Both the line containing "Гидравлические распределители" and the line containing "cada equipe tem" belong to the span. Output exactly that span from the listing below, and nothing outside it.

[[ Data open ]]

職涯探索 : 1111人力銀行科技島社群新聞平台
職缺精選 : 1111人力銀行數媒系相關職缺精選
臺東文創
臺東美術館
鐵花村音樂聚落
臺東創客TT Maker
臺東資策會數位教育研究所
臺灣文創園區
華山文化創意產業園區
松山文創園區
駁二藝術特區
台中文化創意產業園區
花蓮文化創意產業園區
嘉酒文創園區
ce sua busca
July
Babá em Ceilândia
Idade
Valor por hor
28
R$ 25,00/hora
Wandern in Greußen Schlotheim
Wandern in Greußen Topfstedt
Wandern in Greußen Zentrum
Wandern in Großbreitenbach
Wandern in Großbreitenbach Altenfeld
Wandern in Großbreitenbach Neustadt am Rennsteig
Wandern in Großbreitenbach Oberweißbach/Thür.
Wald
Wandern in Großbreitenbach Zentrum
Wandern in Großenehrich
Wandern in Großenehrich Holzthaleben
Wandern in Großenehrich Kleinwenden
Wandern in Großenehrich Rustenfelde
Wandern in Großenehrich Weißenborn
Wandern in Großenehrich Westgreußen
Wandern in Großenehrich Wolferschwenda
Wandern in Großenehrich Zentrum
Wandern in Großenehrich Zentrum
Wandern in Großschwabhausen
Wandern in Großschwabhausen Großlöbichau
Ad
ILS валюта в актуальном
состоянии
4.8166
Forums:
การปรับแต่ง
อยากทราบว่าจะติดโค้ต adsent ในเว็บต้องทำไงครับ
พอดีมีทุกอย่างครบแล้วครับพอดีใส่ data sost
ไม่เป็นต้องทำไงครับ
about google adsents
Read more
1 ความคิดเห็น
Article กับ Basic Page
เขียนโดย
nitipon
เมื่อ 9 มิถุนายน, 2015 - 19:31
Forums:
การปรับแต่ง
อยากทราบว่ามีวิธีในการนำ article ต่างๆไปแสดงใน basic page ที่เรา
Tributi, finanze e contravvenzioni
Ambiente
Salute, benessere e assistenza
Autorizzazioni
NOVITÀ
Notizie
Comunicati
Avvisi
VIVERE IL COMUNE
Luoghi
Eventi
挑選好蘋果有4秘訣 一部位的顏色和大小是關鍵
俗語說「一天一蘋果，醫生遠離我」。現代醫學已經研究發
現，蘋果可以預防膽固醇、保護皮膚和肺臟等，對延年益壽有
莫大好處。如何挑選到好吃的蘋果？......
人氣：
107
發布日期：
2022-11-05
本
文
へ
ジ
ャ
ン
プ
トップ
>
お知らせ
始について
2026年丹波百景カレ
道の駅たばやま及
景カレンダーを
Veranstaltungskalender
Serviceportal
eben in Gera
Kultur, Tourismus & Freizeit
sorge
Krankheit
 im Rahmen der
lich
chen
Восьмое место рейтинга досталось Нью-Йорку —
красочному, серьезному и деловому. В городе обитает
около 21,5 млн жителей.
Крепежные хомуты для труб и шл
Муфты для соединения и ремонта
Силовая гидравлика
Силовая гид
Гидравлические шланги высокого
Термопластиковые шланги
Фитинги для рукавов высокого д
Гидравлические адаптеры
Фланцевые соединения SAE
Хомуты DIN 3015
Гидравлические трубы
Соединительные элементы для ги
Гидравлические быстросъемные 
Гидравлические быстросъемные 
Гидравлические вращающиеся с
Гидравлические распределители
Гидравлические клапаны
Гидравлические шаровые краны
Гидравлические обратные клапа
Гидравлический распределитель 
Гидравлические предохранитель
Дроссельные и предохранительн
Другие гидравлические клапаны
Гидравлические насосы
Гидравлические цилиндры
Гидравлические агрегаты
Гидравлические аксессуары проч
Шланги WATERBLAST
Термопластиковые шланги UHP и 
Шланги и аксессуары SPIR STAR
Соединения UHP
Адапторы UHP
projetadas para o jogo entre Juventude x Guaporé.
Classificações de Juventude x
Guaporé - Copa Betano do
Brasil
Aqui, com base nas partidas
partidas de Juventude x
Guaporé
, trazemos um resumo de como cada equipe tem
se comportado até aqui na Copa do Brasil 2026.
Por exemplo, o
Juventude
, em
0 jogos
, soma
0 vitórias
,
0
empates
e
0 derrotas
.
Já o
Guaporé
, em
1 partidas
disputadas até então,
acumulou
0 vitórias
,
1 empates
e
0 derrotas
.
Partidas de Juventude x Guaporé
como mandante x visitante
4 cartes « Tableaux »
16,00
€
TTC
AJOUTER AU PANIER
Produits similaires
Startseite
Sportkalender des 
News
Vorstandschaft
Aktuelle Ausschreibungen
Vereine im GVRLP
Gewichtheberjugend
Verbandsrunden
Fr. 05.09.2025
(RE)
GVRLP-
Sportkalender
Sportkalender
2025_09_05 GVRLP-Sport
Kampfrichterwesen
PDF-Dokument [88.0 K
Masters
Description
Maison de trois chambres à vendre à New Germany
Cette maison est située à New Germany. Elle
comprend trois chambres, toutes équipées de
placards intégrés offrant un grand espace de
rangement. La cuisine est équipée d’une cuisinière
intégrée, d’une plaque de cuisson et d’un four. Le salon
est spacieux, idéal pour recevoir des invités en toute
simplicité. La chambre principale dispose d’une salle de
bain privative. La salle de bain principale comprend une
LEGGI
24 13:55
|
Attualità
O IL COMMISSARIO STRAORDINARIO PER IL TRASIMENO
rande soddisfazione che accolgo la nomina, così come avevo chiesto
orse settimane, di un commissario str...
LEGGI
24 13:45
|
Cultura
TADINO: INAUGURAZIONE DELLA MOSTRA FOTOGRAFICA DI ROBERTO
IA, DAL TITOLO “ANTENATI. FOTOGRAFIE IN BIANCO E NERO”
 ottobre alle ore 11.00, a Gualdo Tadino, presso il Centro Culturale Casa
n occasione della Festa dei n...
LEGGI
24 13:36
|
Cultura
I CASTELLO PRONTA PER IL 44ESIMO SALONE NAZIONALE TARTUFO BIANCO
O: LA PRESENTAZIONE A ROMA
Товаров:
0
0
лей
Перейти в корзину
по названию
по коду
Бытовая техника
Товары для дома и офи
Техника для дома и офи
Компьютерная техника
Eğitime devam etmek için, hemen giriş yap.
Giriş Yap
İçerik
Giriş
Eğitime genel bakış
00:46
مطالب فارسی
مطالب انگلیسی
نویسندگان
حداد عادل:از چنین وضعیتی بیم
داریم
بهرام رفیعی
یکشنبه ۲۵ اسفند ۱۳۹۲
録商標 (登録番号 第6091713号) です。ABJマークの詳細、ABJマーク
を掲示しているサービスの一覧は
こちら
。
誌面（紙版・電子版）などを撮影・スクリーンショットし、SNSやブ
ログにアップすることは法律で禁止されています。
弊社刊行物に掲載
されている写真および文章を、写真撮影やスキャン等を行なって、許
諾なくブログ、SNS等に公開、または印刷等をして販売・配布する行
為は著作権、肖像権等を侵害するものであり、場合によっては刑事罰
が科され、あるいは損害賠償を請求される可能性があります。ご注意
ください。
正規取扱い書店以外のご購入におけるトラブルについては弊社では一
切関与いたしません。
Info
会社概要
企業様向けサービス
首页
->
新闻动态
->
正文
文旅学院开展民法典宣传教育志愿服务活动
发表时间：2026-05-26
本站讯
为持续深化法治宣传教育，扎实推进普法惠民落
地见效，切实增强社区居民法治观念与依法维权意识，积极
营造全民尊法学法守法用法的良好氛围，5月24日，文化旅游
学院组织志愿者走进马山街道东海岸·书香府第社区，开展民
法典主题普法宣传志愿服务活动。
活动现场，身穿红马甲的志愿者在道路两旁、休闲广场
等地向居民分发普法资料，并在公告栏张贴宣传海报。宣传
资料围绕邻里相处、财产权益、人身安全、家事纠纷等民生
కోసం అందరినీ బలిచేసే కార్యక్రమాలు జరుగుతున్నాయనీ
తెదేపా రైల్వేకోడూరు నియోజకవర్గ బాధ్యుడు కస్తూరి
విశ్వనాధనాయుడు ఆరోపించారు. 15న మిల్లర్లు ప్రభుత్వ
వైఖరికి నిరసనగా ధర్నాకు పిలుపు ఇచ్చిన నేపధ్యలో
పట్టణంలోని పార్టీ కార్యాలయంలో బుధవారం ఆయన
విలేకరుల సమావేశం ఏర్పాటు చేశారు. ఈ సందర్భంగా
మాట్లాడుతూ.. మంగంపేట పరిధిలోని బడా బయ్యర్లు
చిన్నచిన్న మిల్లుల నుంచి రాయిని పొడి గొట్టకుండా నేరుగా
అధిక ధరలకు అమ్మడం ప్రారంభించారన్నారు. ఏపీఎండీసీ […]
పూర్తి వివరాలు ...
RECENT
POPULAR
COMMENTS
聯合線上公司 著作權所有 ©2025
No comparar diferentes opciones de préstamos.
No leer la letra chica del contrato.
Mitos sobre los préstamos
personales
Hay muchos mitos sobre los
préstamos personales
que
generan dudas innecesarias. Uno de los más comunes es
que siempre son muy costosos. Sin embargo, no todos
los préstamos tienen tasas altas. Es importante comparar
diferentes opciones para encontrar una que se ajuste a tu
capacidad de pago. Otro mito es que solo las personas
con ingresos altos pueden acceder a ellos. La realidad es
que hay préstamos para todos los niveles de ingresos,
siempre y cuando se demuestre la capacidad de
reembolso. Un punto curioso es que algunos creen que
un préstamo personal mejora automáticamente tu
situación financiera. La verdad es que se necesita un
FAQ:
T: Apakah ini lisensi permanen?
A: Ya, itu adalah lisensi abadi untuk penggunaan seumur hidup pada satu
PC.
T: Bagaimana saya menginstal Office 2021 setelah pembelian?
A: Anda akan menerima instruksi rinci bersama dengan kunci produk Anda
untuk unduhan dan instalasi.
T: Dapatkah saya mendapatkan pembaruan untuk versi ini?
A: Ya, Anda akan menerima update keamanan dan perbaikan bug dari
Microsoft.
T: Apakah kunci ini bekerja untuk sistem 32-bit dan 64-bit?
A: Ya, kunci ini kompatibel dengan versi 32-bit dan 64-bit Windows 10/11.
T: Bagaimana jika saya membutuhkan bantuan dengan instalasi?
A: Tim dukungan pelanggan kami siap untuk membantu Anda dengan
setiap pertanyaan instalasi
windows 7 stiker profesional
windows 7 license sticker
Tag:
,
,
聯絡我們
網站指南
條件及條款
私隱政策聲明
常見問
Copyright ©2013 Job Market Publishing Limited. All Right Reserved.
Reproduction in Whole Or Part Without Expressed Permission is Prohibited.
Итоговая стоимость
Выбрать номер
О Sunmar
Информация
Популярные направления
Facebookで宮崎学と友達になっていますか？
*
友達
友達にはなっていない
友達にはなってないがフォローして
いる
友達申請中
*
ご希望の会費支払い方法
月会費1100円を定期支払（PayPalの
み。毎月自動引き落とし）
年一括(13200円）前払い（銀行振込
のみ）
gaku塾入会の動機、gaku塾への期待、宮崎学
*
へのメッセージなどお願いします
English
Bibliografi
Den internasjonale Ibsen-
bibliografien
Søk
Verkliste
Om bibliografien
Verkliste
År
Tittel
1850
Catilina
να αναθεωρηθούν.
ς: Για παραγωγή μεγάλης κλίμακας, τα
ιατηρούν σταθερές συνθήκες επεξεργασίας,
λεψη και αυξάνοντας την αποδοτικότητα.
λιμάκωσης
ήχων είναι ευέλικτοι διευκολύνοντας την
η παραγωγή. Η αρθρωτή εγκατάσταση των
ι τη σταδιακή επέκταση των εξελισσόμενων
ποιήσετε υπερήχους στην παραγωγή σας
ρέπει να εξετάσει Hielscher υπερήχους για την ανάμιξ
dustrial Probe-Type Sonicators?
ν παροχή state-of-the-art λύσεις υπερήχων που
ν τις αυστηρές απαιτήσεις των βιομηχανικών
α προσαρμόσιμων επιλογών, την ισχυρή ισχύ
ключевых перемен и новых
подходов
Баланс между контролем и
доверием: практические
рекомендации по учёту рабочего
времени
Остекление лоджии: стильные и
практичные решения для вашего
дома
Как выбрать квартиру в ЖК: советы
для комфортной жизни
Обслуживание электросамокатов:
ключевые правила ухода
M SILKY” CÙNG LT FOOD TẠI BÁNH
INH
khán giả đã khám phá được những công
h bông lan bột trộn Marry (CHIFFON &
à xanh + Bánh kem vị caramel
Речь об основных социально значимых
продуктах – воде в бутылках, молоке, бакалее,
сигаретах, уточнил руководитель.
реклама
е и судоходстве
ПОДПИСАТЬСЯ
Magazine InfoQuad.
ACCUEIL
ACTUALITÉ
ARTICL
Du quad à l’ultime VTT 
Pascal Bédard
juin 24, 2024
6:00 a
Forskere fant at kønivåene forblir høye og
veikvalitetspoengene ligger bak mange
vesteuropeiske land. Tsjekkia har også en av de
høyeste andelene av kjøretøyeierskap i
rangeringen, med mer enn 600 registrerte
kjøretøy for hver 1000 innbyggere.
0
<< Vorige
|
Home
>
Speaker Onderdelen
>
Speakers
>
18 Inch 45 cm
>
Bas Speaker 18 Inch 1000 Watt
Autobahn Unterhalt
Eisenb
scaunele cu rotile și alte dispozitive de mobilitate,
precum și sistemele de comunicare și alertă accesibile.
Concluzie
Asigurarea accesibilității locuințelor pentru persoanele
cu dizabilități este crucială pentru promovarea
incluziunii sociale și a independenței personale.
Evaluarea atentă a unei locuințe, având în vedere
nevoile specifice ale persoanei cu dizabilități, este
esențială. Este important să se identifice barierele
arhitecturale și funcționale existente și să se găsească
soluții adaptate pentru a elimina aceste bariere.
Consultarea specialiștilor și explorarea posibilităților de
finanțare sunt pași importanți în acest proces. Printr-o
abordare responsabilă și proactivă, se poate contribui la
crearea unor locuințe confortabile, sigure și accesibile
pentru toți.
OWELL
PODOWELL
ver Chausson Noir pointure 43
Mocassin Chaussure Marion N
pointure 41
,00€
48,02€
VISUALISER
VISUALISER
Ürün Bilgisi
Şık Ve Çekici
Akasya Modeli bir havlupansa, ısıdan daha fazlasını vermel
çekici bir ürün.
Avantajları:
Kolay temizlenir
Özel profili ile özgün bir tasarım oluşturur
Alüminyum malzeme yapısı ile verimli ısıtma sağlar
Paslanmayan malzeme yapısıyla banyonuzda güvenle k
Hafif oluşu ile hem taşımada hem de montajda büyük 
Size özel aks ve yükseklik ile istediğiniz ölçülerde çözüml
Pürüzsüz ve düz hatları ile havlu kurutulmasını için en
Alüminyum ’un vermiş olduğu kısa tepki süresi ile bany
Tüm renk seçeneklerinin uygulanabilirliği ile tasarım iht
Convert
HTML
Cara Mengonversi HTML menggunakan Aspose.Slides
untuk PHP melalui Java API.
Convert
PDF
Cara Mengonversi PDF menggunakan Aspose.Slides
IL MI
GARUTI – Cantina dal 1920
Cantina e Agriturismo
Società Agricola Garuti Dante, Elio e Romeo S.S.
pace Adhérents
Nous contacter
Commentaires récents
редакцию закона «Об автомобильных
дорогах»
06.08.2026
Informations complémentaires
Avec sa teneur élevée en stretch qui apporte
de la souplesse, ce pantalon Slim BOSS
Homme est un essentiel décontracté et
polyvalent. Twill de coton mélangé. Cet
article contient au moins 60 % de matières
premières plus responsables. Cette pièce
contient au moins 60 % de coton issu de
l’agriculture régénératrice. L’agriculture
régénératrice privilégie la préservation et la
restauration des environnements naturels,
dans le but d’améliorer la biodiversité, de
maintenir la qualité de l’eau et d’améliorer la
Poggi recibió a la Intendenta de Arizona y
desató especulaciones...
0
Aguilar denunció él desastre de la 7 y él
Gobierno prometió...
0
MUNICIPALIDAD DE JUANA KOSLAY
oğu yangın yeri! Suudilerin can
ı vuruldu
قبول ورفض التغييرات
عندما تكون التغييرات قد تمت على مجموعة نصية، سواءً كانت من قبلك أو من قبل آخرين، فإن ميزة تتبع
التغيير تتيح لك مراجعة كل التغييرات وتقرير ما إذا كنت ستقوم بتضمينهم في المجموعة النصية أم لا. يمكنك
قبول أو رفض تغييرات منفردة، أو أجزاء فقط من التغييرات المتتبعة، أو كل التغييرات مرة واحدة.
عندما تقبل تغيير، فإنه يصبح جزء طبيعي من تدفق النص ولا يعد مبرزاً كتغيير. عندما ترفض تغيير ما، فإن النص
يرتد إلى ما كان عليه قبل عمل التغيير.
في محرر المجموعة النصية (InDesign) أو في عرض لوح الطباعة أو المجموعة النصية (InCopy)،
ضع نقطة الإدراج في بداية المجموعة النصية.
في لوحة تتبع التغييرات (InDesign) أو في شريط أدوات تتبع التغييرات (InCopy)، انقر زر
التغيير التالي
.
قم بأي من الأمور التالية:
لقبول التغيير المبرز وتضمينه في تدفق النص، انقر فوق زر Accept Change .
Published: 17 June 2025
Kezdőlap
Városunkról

[[ Data closed ]]

» Problem solution:
Гидравлические распределители
Гидравлические клапаны
Гидравлические шаровые краны
Гидравлические обратные клапа
Гидравлический распределитель 
Гидравлические предохранитель
Дроссельные и предохранительн
Другие гидравлические клапаны
Гидравлические насосы
Гидравлические цилиндры
Гидравлические агрегаты
Гидравлические аксессуары проч
Шланги WATERBLAST
Термопластиковые шланги UHP и 
Шланги и аксессуары SPIR STAR
Соединения UHP
Адапторы UHP
projetadas para o jogo entre Juventude x Guaporé.
Classificações de Juventude x
Guaporé - Copa Betano do
Brasil
Aqui, com base nas partidas
partidas de Juventude x
Guaporé
, trazemos um resumo de como cada equipe tem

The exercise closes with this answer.